Education Spending Goes Awry

The Easton Area School Board approved a reimbursement plan on Thursday that will be sent to the state Department of Education detailing more than $93 million spent to build the district’s middle school complex in Forks Township. However, officials did not comment on the construction costs nor did school directors discuss the submitted plan before approving it during Thursday’s meeting.

This is only the latest in a disturbing trend. On October 24, 2008 the Nazareth Area Board of Education signed off on floating a bond for up to $31 million as the final borrowing package to pay for the ongoing middle school project and to refinance existing debt.

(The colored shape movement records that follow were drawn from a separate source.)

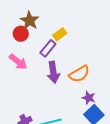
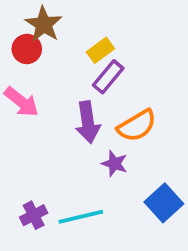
purple rectangle: (48, 48) -> (108, 77), moved
purple star: (89, 98) -> (114, 164), moved

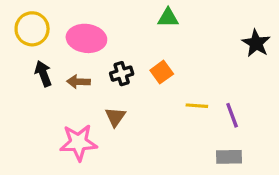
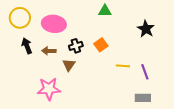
black star: (256, 43) -> (146, 29), moved
brown triangle: (115, 117) -> (69, 65), moved

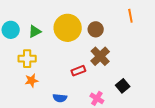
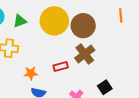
brown circle: (96, 29) -> (83, 26), size x1.5
orange star: (32, 80) -> (31, 73), moved

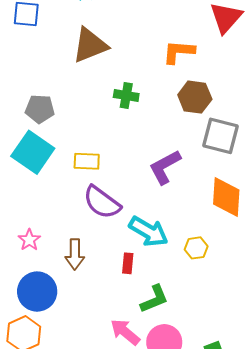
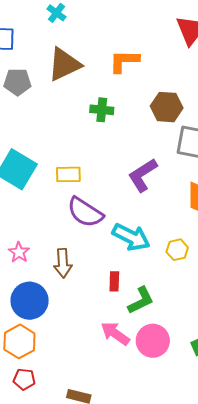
orange L-shape: (179, 52) -> (124, 61), moved
gray pentagon: (40, 109) -> (17, 82), moved
red rectangle: (128, 263) -> (114, 281), moved

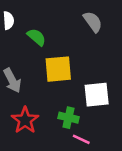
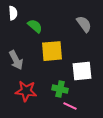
gray semicircle: (93, 22) -> (84, 24), moved
red star: (25, 120) -> (26, 91), turned -30

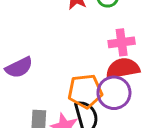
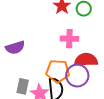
pink cross: (122, 42) -> (69, 39), moved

In Edifice Complex, we found that construction was the fastest growing category of school spending. From 1996 to 2006 public school spending on construction and debt increased a whopping 103 percent, while administration and support services grew by 62 percent. Instructional expenditure, meanwhile, grew by 51 percent. As a result, construction spending grew from 8.7 percent to 11.3 percent of total expenditures while the proportion of instruction spending declined. In other words, given additional resources, many school boards and superintendents seem inclined to support football fields and Taj Mahal buildings rather than teachers and books.

Instead of addressing their problems with their spending habits, however, school boards are demanding more funding from state taxpayers; even a 12% increase is not good enough. And it does not seem like the funding is likely to stem any time soon.